Since it's not easy to get the right function on the loop variable, nltk already comes with pre-built n-gram functions like bigram(), trigram() and ngrams(text, n)

In [41]:
# The example below uses nested list comprehensions to make a multidimensional structure (a mtrix of m by n cells, where
#each cell is a set)

m,n = 3,7
array = [[set() for i in range(n)] for j in range(m)]
array[2][5].add('Alice')
pprint(array)

[[set(), set(), set(), set(), set(), set(), set()],
 [set(), set(), set(), set(), set(), set(), set()],
 [set(), set(), set(), set(), set(), {'Alice'}, set()]]


In [42]:
# Here's what not to do: create the same structure using multiplicative operation, since it will copy the same reference to all
#cells, and thus all cells are the same object

array = [[set()] * n] * m
array[2][5].add(7)
pprint(array)

[[{7}, {7}, {7}, {7}, {7}, {7}, {7}],
 [{7}, {7}, {7}, {7}, {7}, {7}, {7}],
 [{7}, {7}, {7}, {7}, {7}, {7}, {7}]]


# Functions: The Foundations of Structured Programming

In [43]:
# To reuse code in an easy way, deinfe a function
# The first string inside a function is a docstring

import re
def get_text(file):
    """Read text from a file, normalizing whitespace and stripping HTML markup."""
    text = open(file).read()
    text = re.sub(r'<.*?>', ' ', text)
    text = re.sub('\s+', ' ', text)
    return text

help(get_text)

Help on function get_text in module __main__:

get_text(file)
    Read text from a file, normalizing whitespace and stripping HTML markup.



## Function Inputs and Outputs

In [44]:
# We use oarameters in functions to inputs variables to it

def repeat(msg, num):
    return ' '.join([msg]*num)

monty = 'Monty Python'


# Out 1 - Testing funciton
repeat(monty, 3)

'Monty Python Monty Python Monty Python'

In [45]:
# Parameters are not necessary

def monty():
    return 'Monty Python'
    
# Out 1 - Testing Function
monty()

'Monty Python'

In [46]:
# The return statement is the communication between function scope and main code
a = repeat(monty(), 3)


# Out 1 - See that function return is now assigned to variable a
print(a)

Monty Python Monty Python Monty Python


In [47]:
# A python function doesn't necessarily returns something.
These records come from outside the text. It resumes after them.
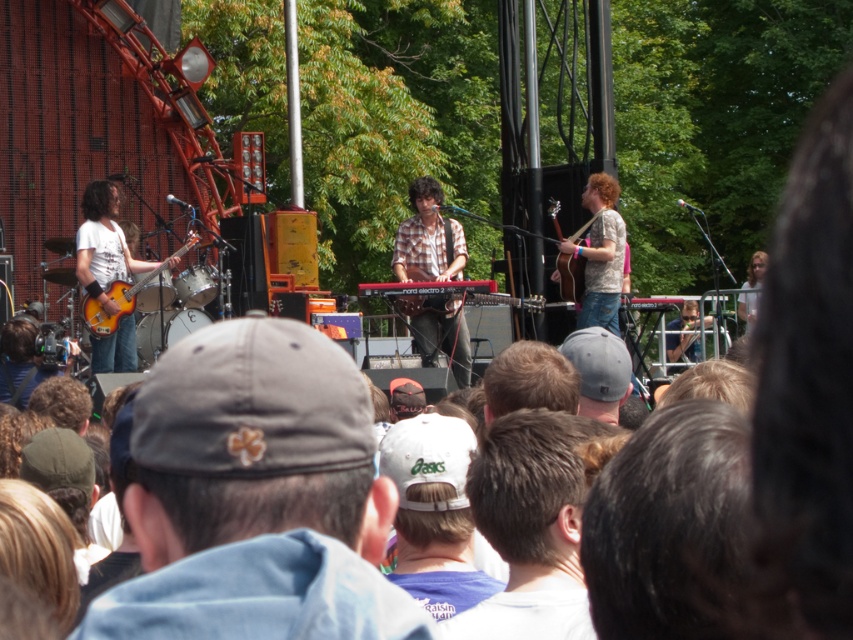 Question: Which point is closer to the camera?

Choices:
 (A) (564, 276)
 (B) (223, 342)

Answer: (B)

Question: Which object is closer to the camera taking this photo?

Choices:
 (A) matte yellow guitar at left
 (B) denim cap at center
 (C) dark brown hair at center
 (D) light brown hair at right

Answer: (C)

Question: Which of the following is the closest to the observer?

Choices:
 (A) plaid shirt at center
 (B) light brown hair at right

Answer: (A)

Question: Is plaid shirt at center positioned in front of matte yellow guitar at left?

Choices:
 (A) yes
 (B) no

Answer: (A)

Question: From the image, what is the correct spatial relationship of plaid shirt at center in relation to matte yellow guitar at left?

Choices:
 (A) left
 (B) right

Answer: (B)

Question: Does dark brown hair at center have a smaller size compared to wooden acoustic guitar at right?

Choices:
 (A) no
 (B) yes

Answer: (A) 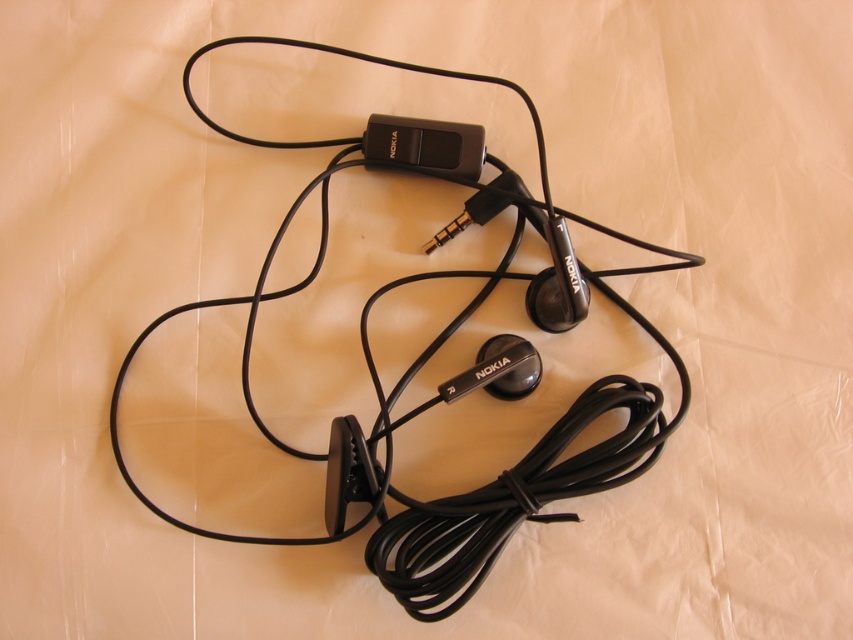 Looking at this image, you are positioning a small sticker on the fabric surface to mark the exact center point of the black rubber cable at center. What are the coordinates where you should place the sticker?

The coordinates for the exact center point of the black rubber cable at center are located at point (459, 392).

You are a photographer trying to capture the Nokia earphones from above. You notice two points on the earphones labeled as point (625, 394) and point (450, 138). Which point will appear larger in your photo?

Point (625, 394) is closer to the camera than point (450, 138), so it will appear larger in the photo. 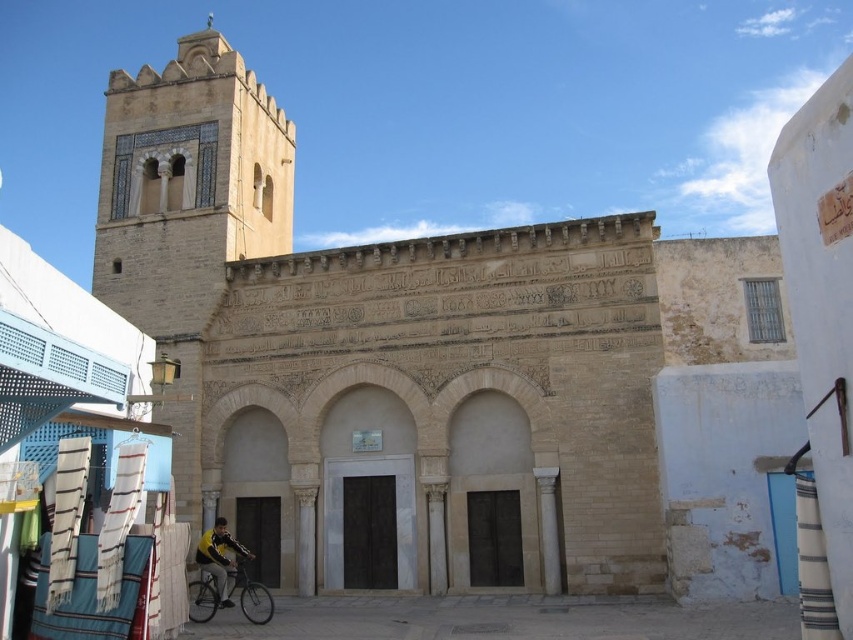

It can just print things or change variables
# Just don't return something if it is already altered and has main code scope

# good: modifies its argument, no return value
def my_sort1(mylist):
    mylist.sort()
    
# good: doesn't touch its argument, returns value
def my_sort2(mylist):
    return sorted(mylist)

# bad: modifies its argument and also returns it
def my_sort3(mylist): 
    mylist.sort()
    return mylist

## Parameter Passing

In [48]:
# A structured object is called by reference, and other variables are called by value
def set_up(word, properties):
    word = 'lolcat'
    properties.append('noun')
    properties = 5

w = ''
p = []
set_up(w,p)

# Out 1 - See contents of variable w
w

# Out 2 - See contents of variable p
p

''

['noun']

In [49]:
# The assignments are equivalent to:

# For w
w = ''
word = w
word = 'lolcat'
w

# for p
p = []
properties = p
properties.append('noun')
properties = 5
p

''

['noun']

## Variable Scope

Functions create a local scope, and variables internal to this scope are not readily visible outside it. For the other way around, python uses LGB rule: local, then global, then built-in

## Checking Parameter Types

In [50]:
# Since python doesn't ask for a type assignment to a variable (it does it automatically), it is good practice to insert 
#an assert statement inside functions, so as to halt program execution when parameters are not correct

# The following function will accept str type variables, and produce an error otherwise
def tag(word):
    assert isinstance(word, str), "argument to tag() must be a string"
    if word in ['a', 'the', 'all']:
        return 'det'
    else:
        return 'noun'
    
    
tag('the')

tag(2)

'det'

AssertionError: argument to tag() must be a string

## Functional Decomposition

In [None]:
# Using functions definitions can make a higher-level readability on the main code

# Below is an example of a function definition on frequent words and a 3 lines code that uses it
from urllib import request
from bs4 import BeautifulSoup

def freq_words(url, freqdist, n):
    html = request.urlopen(url).read().decode('utf8')
    raw = BeautifulSoup(html).get_text()
    for word in word_tokenize(raw):
        freqdist[word.lower()] += 1
    result = []
    for word, count in freqdist.most_common(n):
        result = result + [word]
    print(result)
    
    
constitution = "http://www.archives.gov/exhibits/charters/constitution_transcript.html"
fd = nltk.FreqDist()
freq_words(constitution, fd, 30)

In [None]:
# But this function is problematic, since it prints the result inside its scope (which should be the main code role) and
#changes the contents of the second input parameter

# A better version is shown below, which returns only a list of the n most frequent words in a text
from urllib import request
from bs4 import BeautifulSoup

def freq_words(url, n):
    html = request.urlopen(url).read().decode('utf8')
    text = BeautifulSoup(html).get_text()
    freqdist = nltk.FreqDist(word.lower() for word in word_tokenize(text))
    return [word for (word, _) in fd.most_common(n)]

freq_words(constitution, 30)

## Documenting Functions

Docstrings should contain a succint but generic description of the function. The first line is a one-sentence summary and hould be followed by a newline and then a more detailed description of the function

In [None]:
# Illustration of a complete docstring, consisting of a one-line summary, a more detailed explanation,
#a doctest example, and Sphinx markup specifying the parameters, types, return type, and exceptions.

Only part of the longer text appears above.